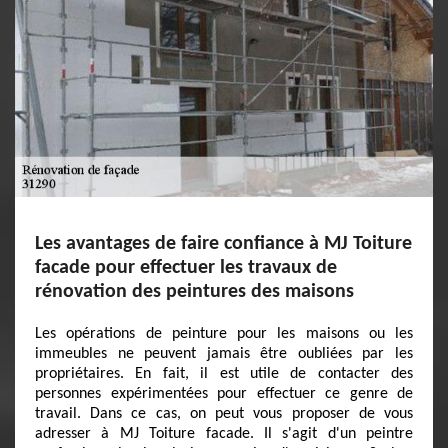
Les avantages de faire confiance à MJ Toiture
facade pour effectuer les travaux de
rénovation des peintures des maisons
Les opérations de peinture pour les maisons ou les
immeubles ne peuvent jamais être oubliées par les
propriétaires. En fait, il est utile de contacter des
personnes expérimentées pour effectuer ce genre de
travail. Dans ce cas, on peut vous proposer de vous
adresser à MJ Toiture facade. Il s'agit d'un peintre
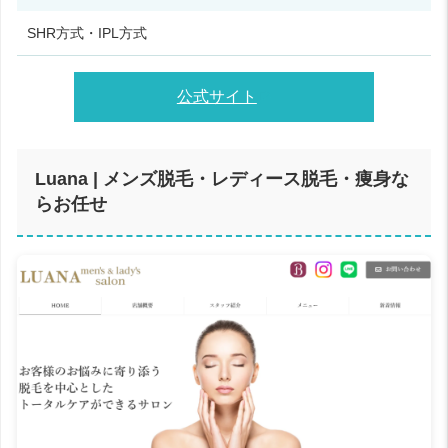
SHR方式・IPL方式
公式サイト
Luana | メンズ脱毛・レディース脱毛・痩身な
らお任せ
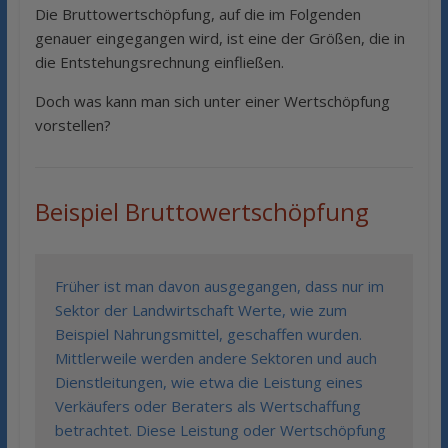
Die Bruttowertschöpfung, auf die im Folgenden
genauer eingegangen wird, ist eine der Größen, die in
die Entstehungsrechnung einfließen.
Doch was kann man sich unter einer Wertschöpfung
vorstellen?
Beispiel Bruttowertschöpfung
Früher ist man davon ausgegangen, dass nur im
Sektor der Landwirtschaft Werte, wie zum
Beispiel Nahrungsmittel, geschaffen wurden.
Mittlerweile werden andere Sektoren und auch
Dienstleitungen, wie etwa die Leistung eines
Verkäufers oder Beraters als Wertschaffung
betrachtet. Diese Leistung oder Wertschöpfung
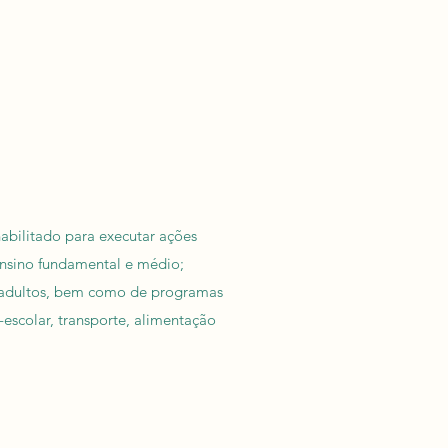
abilitado para executar ações
 ensino fundamental e médio;
de adultos, bem como de programas
-escolar, transporte, alimentação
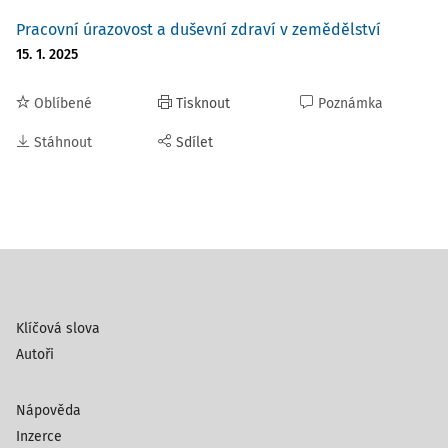
Pracovní úrazovost a duševní zdraví v zemědělství
15. 1. 2025
Oblíbené
Tisknout
Poznámka
Stáhnout
Sdílet
Klíčová slova
Autoři
Nápověda
Inzerce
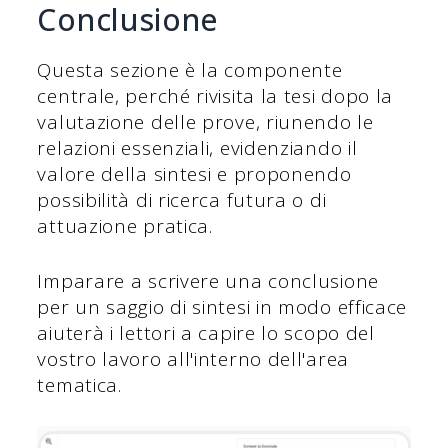
Conclusione
Questa sezione è la componente
centrale, perché rivisita la tesi dopo la
valutazione delle prove, riunendo le
relazioni essenziali, evidenziando il
valore della sintesi e proponendo
possibilità di ricerca futura o di
attuazione pratica.
Imparare a scrivere una conclusione
per un saggio di sintesi in modo efficace
aiuterà i lettori a capire lo scopo del
vostro lavoro all'interno dell'area
tematica.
####
*HOW TO COMPLETE THIS TASK*
What should appear is an exact reproduction of the lines from the one with "betrachtet. Diese Leistung oder Wertschöpfung" through the end of the material above, and no pictures.

*SOLVED PROBLEM*
betrachtet. Diese Leistung oder Wertschöpfung
abilitado para executar ações
 ensino fundamental e médio;
de adultos, bem como de programas
-escolar, transporte, alimentação
Pracovní úrazovost a duševní zdraví v zemědělství
15. 1. 2025
Oblíbené
Tisknout
Poznámka
Stáhnout
Sdílet
Klíčová slova
Autoři
Nápověda
Inzerce
Conclusione
Questa sezione è la componente
centrale, perché rivisita la tesi dopo la
valutazione delle prove, riunendo le
relazioni essenziali, evidenziando il
valore della sintesi e proponendo
possibilità di ricerca futura o di
attuazione pratica.
Imparare a scrivere una conclusione
per un saggio di sintesi in modo efficace
aiuterà i lettori a capire lo scopo del
vostro lavoro all'interno dell'area
tematica.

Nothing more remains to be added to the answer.